Herbo did get off the corner, but what he saw there haunts him.

“I talked to my therapist before, and I told her some of the stuff that I’ve been through. And she said she’d never even heard of it or seen it besides watching a movie. And it’s normal, a regular Tuesday for us. So drill music was really speaking our truth.”

Drill is the style of music that Herbo came up in. It originated in Chicago and has been praised for its lack of affect as often as it’s been excoriated for its cold-blooded depictions of violence.As Herbo’s star rose through albums and mixtapes and freestyles gone viral, so did drill’s. There are currently iterations of the genre coming out of both Brooklyn and the U.K. But drill has never managed to outrun its critics.

For them, Herbo has words:

“If you see kids living like this, obviously, there’s something wrong. Something’s going on. You judging it, but you need to be helping us. Why are we 16, 17 years old, living life like this? Where are the adults? Who’s there to help us? That’s what you need to look at. It’s not about, oh, what we’re doing is wrong. Of course what we’re doing is wrong. We don’t know it’s wrong because it’s our life.”

On his new album, Herbo doesn’t shirk from describing his lived experience. It’s just that his life now includes a useful diagnosis, mentors and a sense that his story has real value. Herbo says it’s important for him to sometimes express that without the pageantry of music.

“Because when it’s coming out of my mouth and it’s not on an instrumental, it’s a totally different feel,” said Herbo

He’s done some speaking at the Cook County Juvenile Center

“It’s surreal. It’s weird going there because I used to get arrested and go to court there. And so I’m able to relate to those kids.”

Herbo’s had to go to court as an adult as well, including for a domestic violence misdemeanor.
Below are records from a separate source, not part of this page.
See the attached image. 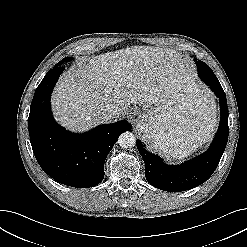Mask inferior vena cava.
Here are the masks:
<instances>
[{"mask_svg": "<svg viewBox=\"0 0 247 247\" xmlns=\"http://www.w3.org/2000/svg\"><path fill=\"white\" fill-rule=\"evenodd\" d=\"M102 116L109 120L119 115V110L112 104H107L102 110Z\"/></svg>", "mask_w": 247, "mask_h": 247, "instance_id": "1", "label": "inferior vena cava"}]
</instances>
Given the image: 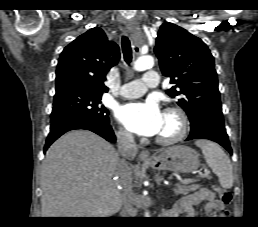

He addresses that incident on his album, and I asked him if he’s also brought it up with the kids at the juvenile center.

“Yeah, yeah. It’s just about choices, the decisions you make. And a lot of times, I am hurt. You know, a lot of times, I am frustrated. But I feel this way for a reason, so I can’t fight that. You know what I’m saying?”

“I’ll go through it on my own. I’ll face my fears because I think that is how you clash. That is how you end up hurting someone or putting your hands on a woman when you try to run from that. I think I learned how to face my fears as a man, and that’s what helps me maneuver.”

G Herbo’s soul-baring on “PTSD” means his maneuvers are available to everybody who hears it. But he’s right. What he’s got to say does land differently when he just says it.

“You don’t have it figured out at 18, 15. You don’t have it figured out at 25,” Herbo says

Try 35.

“Thirty-five, you don’t have it figured out, absolutely. So bet on yourself.”